=== Begin Enclosure ===
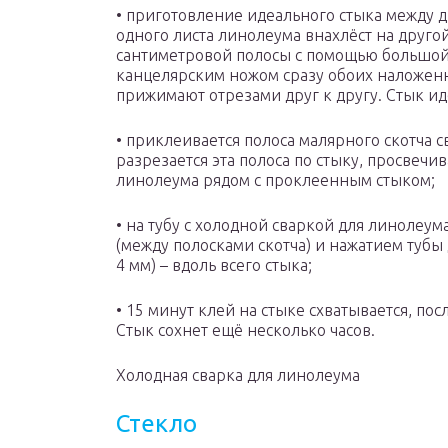
• приготовление идеального стыка между д
одного листа линолеума внахлёст на другой
сантиметровой полосы с помощью большой
канцелярским ножом сразу обоих наложенн
прижимают отрезами друг к другу. Стык ид
• приклеивается полоса малярного скотча с
разрезается эта полоса по стыку, просвечи
линолеума рядом с проклеенным стыком;
• на тубу с холодной сваркой для линолеума
(между полосками скотча) и нажатием тубы
4 мм) – вдоль всего стыка;
• 15 минут клей на стыке схватывается, по
Стык сохнет ещё несколько часов.
Холодная сварка для линолеума
Стекло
=== End Enclosure ===
WORK TASK ▸ Give back the material word for word, leaving out its pictures.

SOLUTION TO THE PROBLEM ▸
• приготовление идеального стыка между д
одного листа линолеума внахлёст на другой
сантиметровой полосы с помощью большой
канцелярским ножом сразу обоих наложенн
прижимают отрезами друг к другу. Стык ид
• приклеивается полоса малярного скотча с
разрезается эта полоса по стыку, просвечи
линолеума рядом с проклеенным стыком;
• на тубу с холодной сваркой для линолеума
(между полосками скотча) и нажатием тубы
4 мм) – вдоль всего стыка;
• 15 минут клей на стыке схватывается, по
Стык сохнет ещё несколько часов.
Холодная сварка для линолеума
Стекло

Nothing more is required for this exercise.